I had my last photography class tonight. It's nice to be finished.
Jo and I talked about it and decided that the best thing about the course was getting to see each other once a week. She's a good person my sister.
I didn't do huge amounts today. I mainly worked on my sermon. And went to the food court. Pretty quiet really.
I would like to blog about something theological. But there's nothing there. I think not going to college much this term has sent my brain to mush. I'm looking forward to being there once a week next semester. We're doing Daniel and Psalms. That'll be fun. I like Daniel. Crazy book that. And I might actually get a bit of a grasp on the exile. I always get confused between the Asyrians and the Babylonians and who did what to whom.
I finished the preaching book today. Shame really. I really enjoyed that. But at least I can get back to Narnia.

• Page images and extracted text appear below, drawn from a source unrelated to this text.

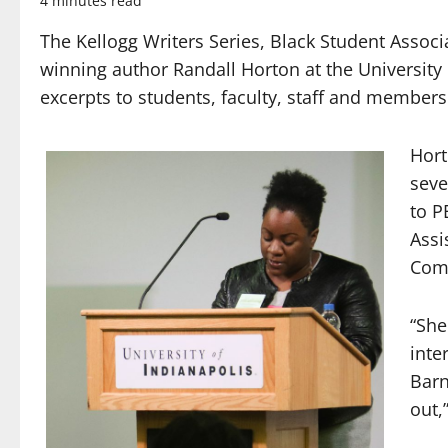
4 minutes read
The Kellogg Writers Series, Black Student Associ
winning author Randall Horton at the University
excerpts to students,
faculty, staff and member
Hort
seve
to P
Assi
Com
“She
inte
Bar
out,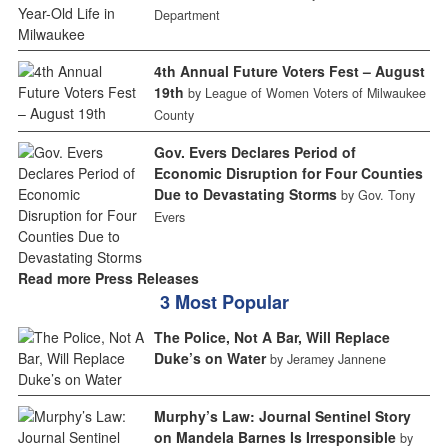
Department
4th Annual Future Voters Fest – August
19th
by League of Women Voters of Milwaukee
County
Gov. Evers Declares Period of
Economic Disruption for Four Counties
Due to Devastating Storms
by Gov. Tony
Evers
Read more Press Releases
3 Most Popular
The Police, Not A Bar, Will Replace
Duke’s on Water
by Jeramey Jannene
Murphy’s Law: Journal Sentinel Story
on Mandela Barnes Is Irresponsible
by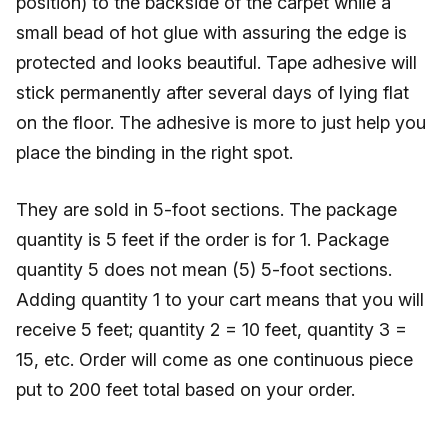
position) to the backside of the carpet while a
small bead of hot glue with assuring the edge is
protected and looks beautiful. Tape adhesive will
stick permanently after several days of lying flat
on the floor. The adhesive is more to just help you
place the binding in the right spot.
They are sold in 5-foot sections. The package
quantity is 5 feet if the order is for 1. Package
quantity 5 does not mean (5) 5-foot sections.
Adding quantity 1 to your cart means that you will
receive 5 feet; quantity 2 = 10 feet, quantity 3 =
15, etc. Order will come as one continuous piece
put to 200 feet total based on your order.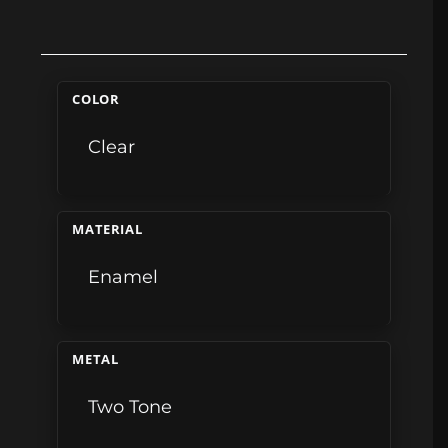
COLOR
Clear
MATERIAL
Enamel
METAL
Two Tone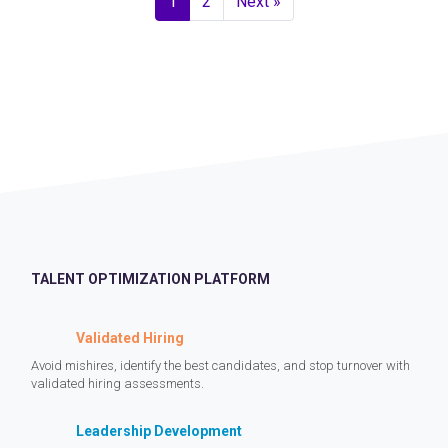
1
2
Next »
TALENT OPTIMIZATION PLATFORM
Validated Hiring
Avoid mishires, identify the best candidates, and stop turnover with
validated hiring assessments.
Leadership Development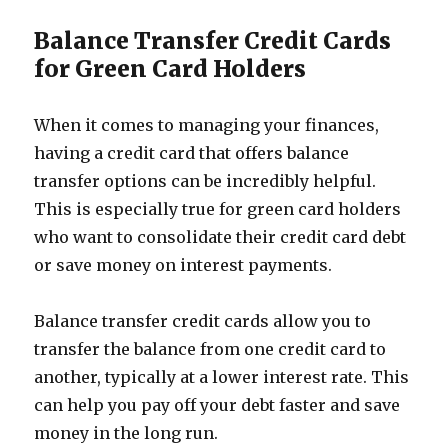
Balance Transfer Credit Cards
for Green Card Holders
When it comes to managing your finances,
having a credit card that offers balance
transfer options can be incredibly helpful.
This is especially true for green card holders
who want to consolidate their credit card debt
or save money on interest payments.
Balance transfer credit cards allow you to
transfer the balance from one credit card to
another, typically at a lower interest rate. This
can help you pay off your debt faster and save
money in the long run.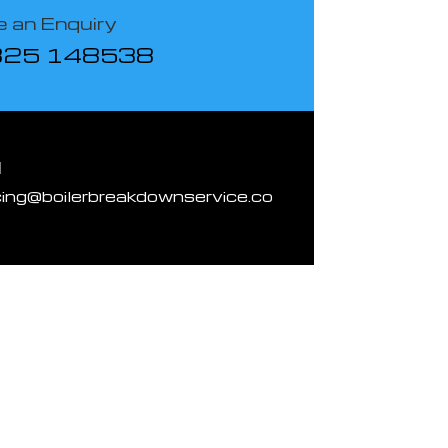
 an Enquiry
825 148538
l
cing@boilerbreakdownservice.co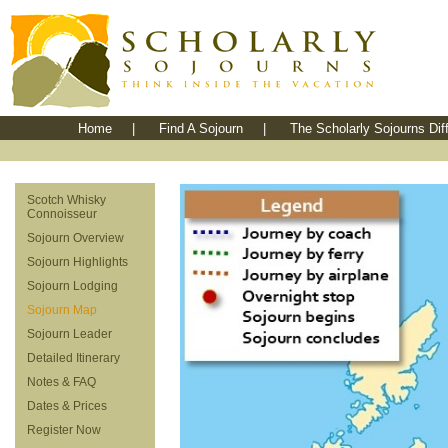
Home
|
Find A Sojourn
|
The Scholarly Sojourns Dif
Scotch Whisky
Connoisseur
Sojourn Overview
Sojourn Highlights
Sojourn Lodging
Sojourn Map
Sojourn Leader
Detailed Itinerary
Notes & FAQ
Dates & Prices
Register Now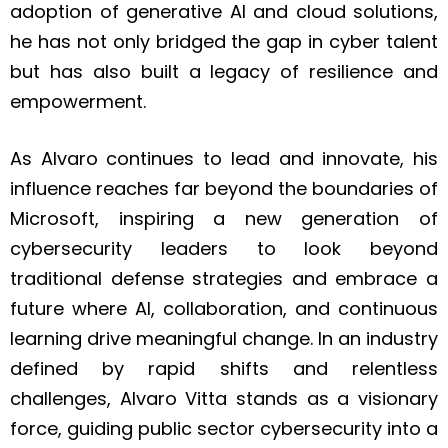
adoption of generative AI and cloud solutions,
he has not only bridged the gap in cyber talent
but has also built a legacy of resilience and
empowerment.
As Alvaro continues to lead and innovate, his
influence reaches far beyond the boundaries of
Microsoft, inspiring a new generation of
cybersecurity leaders to look beyond
traditional defense strategies and embrace a
future where AI, collaboration, and continuous
learning drive meaningful change. In an industry
defined by rapid shifts and relentless
challenges, Alvaro Vitta stands as a visionary
force, guiding public sector cybersecurity into a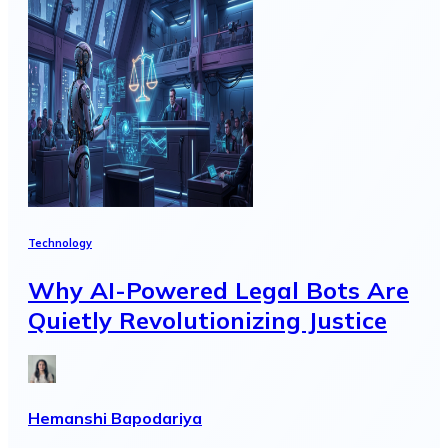
Technology
Why AI-Powered Legal Bots Are
Quietly Revolutionizing Justice
Hemanshi Bapodariya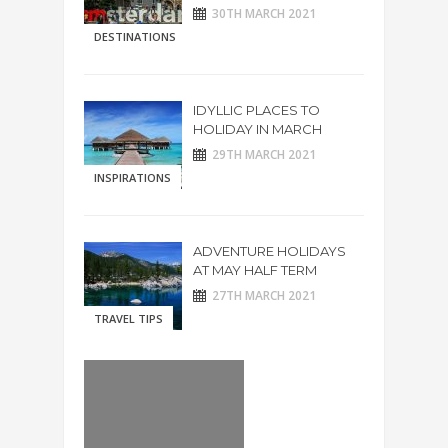
30TH MARCH 2021
DESTINATIONS
IDYLLIC PLACES TO
HOLIDAY IN MARCH
29TH MARCH 2021
INSPIRATIONS
ADVENTURE HOLIDAYS
AT MAY HALF TERM
27TH MARCH 2021
TRAVEL TIPS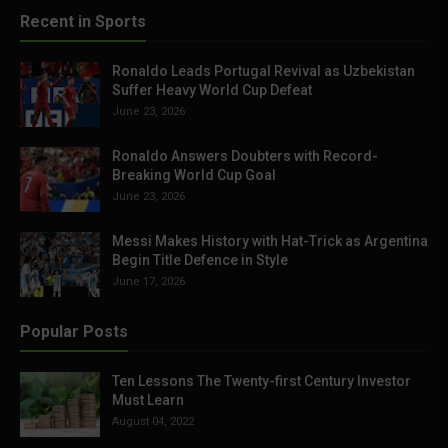
Recent in Sports
Ronaldo Leads Portugal Revival as Uzbekistan
Suffer Heavy World Cup Defeat
June 23, 2026
Ronaldo Answers Doubters with Record-
Breaking World Cup Goal
June 23, 2026
Messi Makes History with Hat-Trick as Argentina
Begin Title Defence in Style
June 17, 2026
Popular Posts
Ten Lessons The Twenty-first Century Investor
Must Learn
August 04, 2022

I have been thinking and saying "Just" in prayer does seem to minimalise our requests. Although it depends on why someone is saying "just". Is it a "just" because you don't want to waste God's time? Or is it a "just" because you only want something small? Either way it's not the end of the world. It seems to come from a misplaced reverence of God. "I'm just a small human and you're a big God, I don't know why you'd want to be bothered with me?"
But since we have Jesus we need no "just"s, at least we need no minimalisation of prayer. We can come to God with the most outrageous of requests and be allowed because of what Jesus done. But still a reverence of God is good, and beautifying of prayer for God is probably good. If it is for God. I want to pray beautifully for God sometimes, because He deserves the most beautiful prayers I can craft.
Sometimes "just" can be taken as an only. "I just want to praise you God" which means "I only want to praise you God" and then "just" is totally justified in its usage. The minimalisation is in our actions and our desires, not in our view of God and his works.
And chances are when people say "just" they don't think of any this. Here is a lovely example of where theology and practice don't match up. And the question comes, is our true theology defined in our intellectual beliefs or in our actions? Or at what point does our action define our theology rather than our thoughts?
I'm wondering if theology is the right word to use there. Perhaps theology and beliefs should be swapped around. But I know what I mean so that's ok.